Richard Biener <[email protected]> writes:
> On Tue, Oct 24, 2017 at 3:24 PM, Richard Sandiford
> <[email protected]> wrote:
>> Richard Biener <[email protected]> writes:
>>> On Tue, Oct 24, 2017 at 2:48 PM, Richard Sandiford
>>> <[email protected]> wrote:
>>>> Richard Biener <[email protected]> writes:
>>>>> On Tue, Oct 24, 2017 at 1:23 PM, Richard Sandiford
>>>>> <[email protected]> wrote:
>>>>>> Eric Botcazou <[email protected]> writes:
>>>>>>>> Yeah. E.g. for ==, the two options would be:
>>>>>>>>
>>>>>>>> a) must_eq (a, b) -> a == b
>>>>>>>> must_ne (a, b) -> a != b
>>>>>>>>
>>>>>>>> which has the weird property that (a == b) != (!(a != b))
>>>>>>>>
>>>>>>>> b) must_eq (a, b) -> a == b
>>>>>>>> may_ne (a, b) -> a != b
>>>>>>>>
>>>>>>>> which has the weird property that a can be equal to b when a != b
>>>>>>>
>>>>>>> Yes, a) was the one I had in mind, i.e. the traditional operators are
>>>>>>> the must
>>>>>>> variants and you use an outer ! in order to express the may. Of
>>>>>>> course this
>>>>>>> would require a bit of discipline but, on the other hand, if most of
>>>>>>> the cases
>>>>>>> fall in the must category, that could be less ugly.
>>>>>>
>>>>>> I just think that discipline is going to be hard to maintain in practice,
>>>>>> since it's so natural to assume (a == b || a != b) == true. With the
>>>>>> may/must approach, static type checking forces the issue.
>>>>>>
>>>>>>>> Sorry about that. It's the best I could come up with without losing
>>>>>>>> the may/must distinction.
>>>>>>>
>>>>>>> Which variant is known_zero though? Must or may?
>>>>>>
>>>>>> must. maybe_nonzero is the may version.
>>>>>
>>>>> Can you rename known_zero to must_be_zero then?
>>>>
>>>> That'd be OK with me.
>>>>
>>>> Another alternative I wondered about was must_eq_0 / may_ne_0.
>>>>
>>>>> What's wrong with must_eq (X, 0) / may_eq (X, 0) btw?
>>>>
>>>> must_eq (X, 0) generated a warning if X is unsigned, so sometimes you'd
>>>> need must_eq (X, 0) and sometimes must_eq (X, 0U).
>>>
>>> Is that because they are templates? Maybe providing a partial
>>> specialization
>>> would help?
>>
>> I don't think it's templates specifically. We end up with something like:
>>
>> int f (unsigned int x, const int y)
>> {
>> return x != y;
>> }
>>
>> int g (unsigned int x) { return f (x, 0); }
>>
>> which generates a warning too.
>>
>>> I'd be fine with must_eq_p and may_eq_0.
>>
>> OK, I'll switch to that if there are no objections.
>
> Hum. But then we still warn for must_eq_p (x, 1), no?

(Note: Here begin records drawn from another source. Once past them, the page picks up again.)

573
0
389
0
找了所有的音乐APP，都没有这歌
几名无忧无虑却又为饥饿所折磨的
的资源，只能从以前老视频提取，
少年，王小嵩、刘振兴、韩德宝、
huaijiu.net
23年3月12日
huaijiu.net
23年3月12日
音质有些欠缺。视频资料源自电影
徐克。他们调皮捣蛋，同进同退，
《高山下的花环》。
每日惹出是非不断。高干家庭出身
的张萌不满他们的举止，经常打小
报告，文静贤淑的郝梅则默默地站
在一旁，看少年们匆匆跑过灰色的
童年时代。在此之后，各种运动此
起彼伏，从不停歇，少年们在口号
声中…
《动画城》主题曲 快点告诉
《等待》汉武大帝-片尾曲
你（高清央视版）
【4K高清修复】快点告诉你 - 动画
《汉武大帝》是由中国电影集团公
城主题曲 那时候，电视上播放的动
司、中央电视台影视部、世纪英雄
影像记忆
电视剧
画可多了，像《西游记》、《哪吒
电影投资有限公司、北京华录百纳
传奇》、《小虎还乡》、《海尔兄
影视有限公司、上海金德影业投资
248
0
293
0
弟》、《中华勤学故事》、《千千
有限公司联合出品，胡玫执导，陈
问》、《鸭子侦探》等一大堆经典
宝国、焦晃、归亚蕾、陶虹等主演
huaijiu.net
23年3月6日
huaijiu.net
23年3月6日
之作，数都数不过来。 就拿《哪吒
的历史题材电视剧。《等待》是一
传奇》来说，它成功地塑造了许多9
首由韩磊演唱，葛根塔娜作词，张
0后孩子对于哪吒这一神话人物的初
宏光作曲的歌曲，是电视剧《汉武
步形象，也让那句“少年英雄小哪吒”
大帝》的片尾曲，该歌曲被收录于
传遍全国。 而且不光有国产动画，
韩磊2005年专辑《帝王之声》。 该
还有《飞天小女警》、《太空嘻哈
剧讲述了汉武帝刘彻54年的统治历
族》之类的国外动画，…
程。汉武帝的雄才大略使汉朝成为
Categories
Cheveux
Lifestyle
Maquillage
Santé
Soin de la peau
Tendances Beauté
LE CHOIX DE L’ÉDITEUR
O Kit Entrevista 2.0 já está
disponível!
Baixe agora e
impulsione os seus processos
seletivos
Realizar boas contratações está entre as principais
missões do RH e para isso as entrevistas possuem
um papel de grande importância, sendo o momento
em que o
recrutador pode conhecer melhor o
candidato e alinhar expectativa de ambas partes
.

Yeah. The patch also had a known_one and known_all_ones for
those two (fairly) common cases. For other values the patches
just add "U" where necessary.
If you think it would be better to use U consistently and not
have the helpers, then I'm happy to do that instead.
> So why does
>
> int f (unsigned int x)
> {
> return x != 0;
> }
>
> not warn? Probably because of promotion of the arg.
[Jakub's already answered this part.]
> Shouldn't we then simply never have a may/must_*_p (T1, T2)
> with T1 and T2 being not compatible? That is, force promotion
> rules on them with template magic?
This was what I meant by:
Or we could suppress warnings by forcibly converting the input.
Sometimes the warnings are useful though.
We already do this kind of conversion for arithmetic, to ensure
that poly_uint16 + poly_uint16 -> poly_int64 promotes before the
addition rather than after it. But it defeats the point of the
comparison warning, which is that you're potentially redefining
the sign bit.
I think the warning's just as valuable for may/must comparison of
non-literals as it is for normal comparison operators. It's just
unfortunate that we no longer get the special handling of literals.